Oggi alle ore 17.00, presso il Relais de Charme “Rose Rosse”, via S.M.G. a Castello n. 93 in Somma Vesuviana, si terrà la Cerimonia di Premiazione della IV edizione del Concorso Artistico Letterario “La montagna che cresce – Omaggio al maestro Salvatore Rea” che ha coinvolto 93 alunni frequentanti la Scuola Secondaria di 1° grado “ San Giovanni Bosco – Summa Villa-” e 244 alunni frequentanti la Scuola Primaria ( I, II e III Circolo).
Organizzato dall’Associazione “l’Aurora Cultura” in collaborazione con la Napoli Cultural Classic, il Concorso, per questa quarta edizione, ha proposto il tema delle tradizioni, in particolare quelle della Montagna.
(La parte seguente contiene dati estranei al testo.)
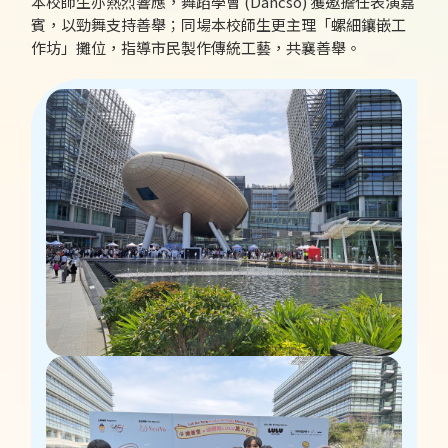
本校師生亦熱烈響應，舞蹈學會 (Dancso) 獲邀擔任表演嘉
賓，以勁舞支持善舉；同場本校師生更主理「螺細鑲嵌工
作坊」攤位，指導市民製作傳統工藝，共襄善舉。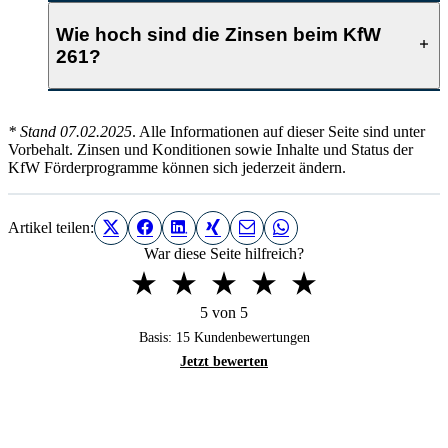
Wie hoch sind die Zinsen beim KfW
261?
* Stand
07.02.2025
. Alle Informationen auf dieser Seite sind unter
Vorbehalt. Zinsen und Konditionen sowie Inhalte und Status der
KfW Förderprogramme können sich jederzeit ändern.
Artikel teilen:
War diese Seite hilfreich?
5 von 5
Basis:
15
Kundenbewertungen
Jetzt bewerten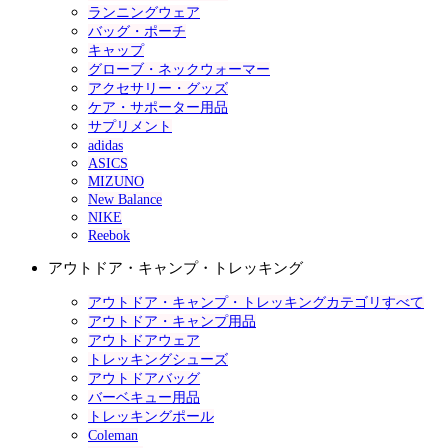
ランニングウェア
バッグ・ポーチ
キャップ
グローブ・ネックウォーマー
アクセサリー・グッズ
ケア・サポーター用品
サプリメント
adidas
ASICS
MIZUNO
New Balance
NIKE
Reebok
アウトドア・キャンプ・トレッキング
アウトドア・キャンプ・トレッキングカテゴリすべて
アウトドア・キャンプ用品
アウトドアウェア
トレッキングシューズ
アウトドアバッグ
バーベキュー用品
トレッキングポール
Coleman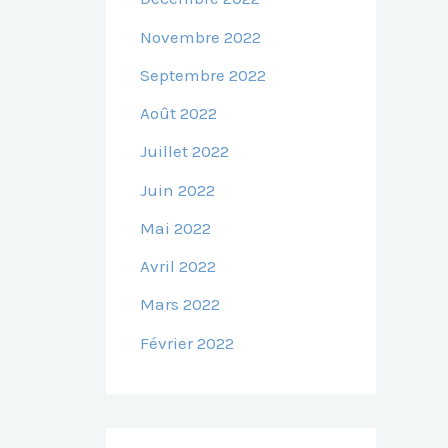
Novembre 2022
Septembre 2022
Août 2022
Juillet 2022
Juin 2022
Mai 2022
Avril 2022
Mars 2022
Février 2022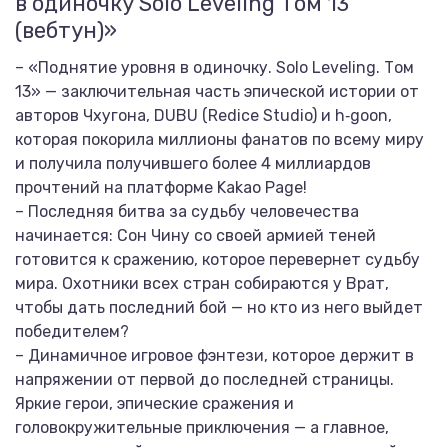
в одиночку Solo Leveling Том 13
(вебтун)»
– «Поднятие уровня в одиночку. Solo Leveling. Том
13» — заключительная часть эпической истории от
авторов Чхугона, DUBU (Redice Studio) и h‑goon,
которая покорила миллионы фанатов по всему миру
и получила получившего более 4 миллиардов
прочтений на платформе Kakao Page!
– Последняя битва за судьбу человечества
начинается: Сон Чину со своей армией теней
готовится к сражению, которое перевернет судьбу
мира. Охотники всех стран собираются у Врат,
чтобы дать последний бой — но кто из него выйдет
победителем?
– Динамичное игровое фэнтези, которое держит в
напряжении от первой до последней страницы.
Яркие герои, эпические сражения и
головокружительные приключения — а главное,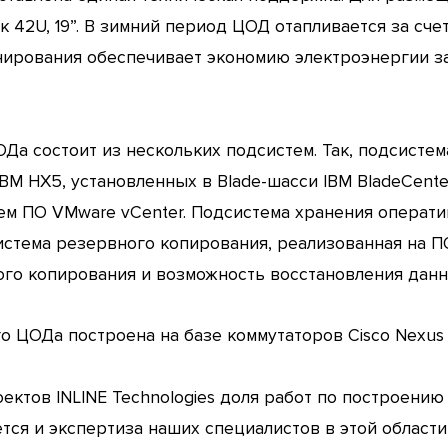
 42U, 19”. В зимний период ЦОД отапливается за сч
нирования обеспечивает экономию электроэнергии за
Да состоит из нескольких подсистем. Так, подсисте
IBM HX5, установленных в Blade-шасси IBM BladeCent
м ПО VMware vCenter. Подсистема хранения операти
стема резервного копирования, реализованная на ПО
го копирования и возможность восстановления данн
о ЦОДа построена на базе коммутаторов Cisco Nexus
ектов INLINE Technologies доля работ по построени
тся и экспертиза наших специалистов в этой области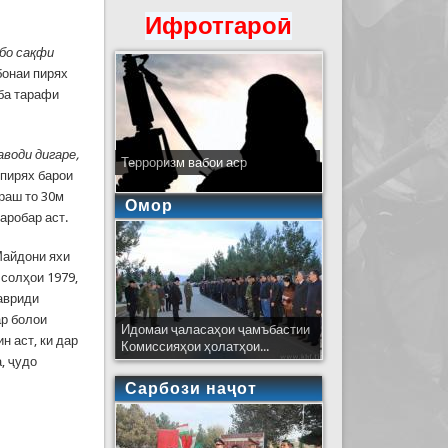
Ифротгароӣ
 бо сақфи
бонаи пирях
ба тарафи
аводи дигаре,
Терроризм вабои аср
 пирях барои
араш то 30м
Омор
баробар аст.
Майдони яхи
солҳои 1979,
мавриди
ар болои
Идомаи ҷаласаҳои ҷамъбастии
н аст, ки дар
Комиссияҳои ҳолатҳои...
, ҷудо
Сарбози наҷот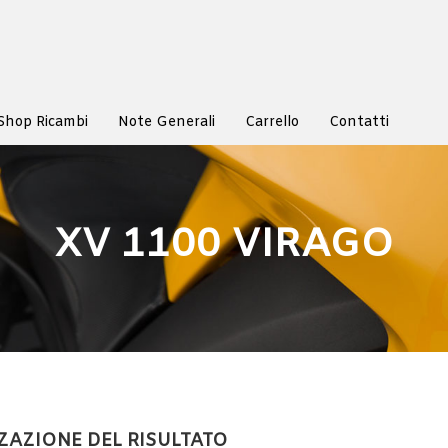
Shop Ricambi
Note Generali
Carrello
Contatti
XV 1100 VIRAGO
ZAZIONE DEL RISULTATO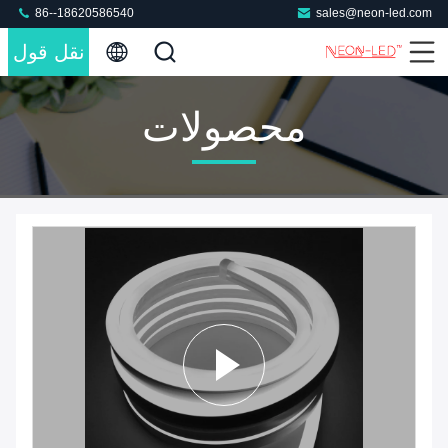
86--18620586540
sales@neon-led.com
نقل قول
محصولات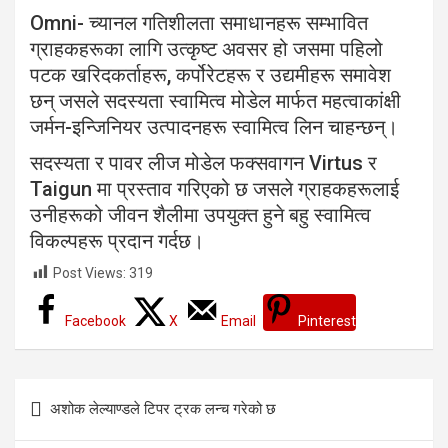
Omni- च्यानल गतिशीलता समाधानहरू सम्भावित
ग्राहकहरूका लागि उत्कृष्ट अवसर हो जसमा पहिलो
पटक खरिदकर्ताहरू, कर्पोरेटहरू र उद्यमीहरू समावेश
छन् जसले सदस्यता स्वामित्व मोडेल मार्फत महत्वाकांक्षी
जर्मन-इन्जिनियर उत्पादनहरू स्वामित्व लिन चाहन्छन्।
सदस्यता र पावर लीज मोडेल फक्सवागन Virtus र
Taigun मा प्रस्ताव गरिएको छ जसले ग्राहकहरूलाई
उनीहरूको जीवन शैलीमा उपयुक्त हुने बहु स्वामित्व
विकल्पहरू प्रदान गर्दछ।
Post Views:
319
Facebook
X
Email
Pinterest
Post
अशोक लेल्याण्डले टिपर ट्रक लन्च गरेको छ
navigation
Gli Alunni si sono cimentati, oltre che nello svolgimento di un componimento, nell’elaborazione di una poesia e nella scrittura creativa.
Gli elaborati sono passati al vaglio della Giuria composta dalle prof.sse Anna Maria Rea, Rosa e Maria Rosaria Mastrogiacomo e da Anna Bruno, presidente de “l’Aurora Cultura” e vice presidente della “Napoli Cultural Classic”, che formano il direttivo dell’Associazione insieme alla prof.ssa Angela Natale e agli avvocati Ginevra Cervone e Assunta Iervolino. Sei i premi attribuiti : ciascuno dei vincitori riceverà una borsa di studio di euro cento,00. Gli elaborati, insieme ad altri quattro selezionati, saranno pubblicati nell’Antologia del Premio Artistico Letterario Internazionale “Napoli Cultural Classic” a cura di Anna Bruno. L’Antologia sarà consegnata il giorno 6 maggio 2016, nel corso della Cerimonia di premiazione che si terrà nella Sala dei Medaglioni del Palazzo Vescovile di Nola. Premiati e selezionati potranno inoltre partecipare a un Laboratorio di Scrittura Creativa .
Nel corso della Cerimonia, ai premiati dello scorso anno, che hanno partecipato al Laboratorio di Scrittura Creativa, sarà consegnata la pubblicazione dei lavori realizzati.
Ad Anna Bruno il compito di presiedere la Cerimonia di premiazione; interverrà il Gruppo Folk “Zi’ Riccardo e le Donne della Tammorra”.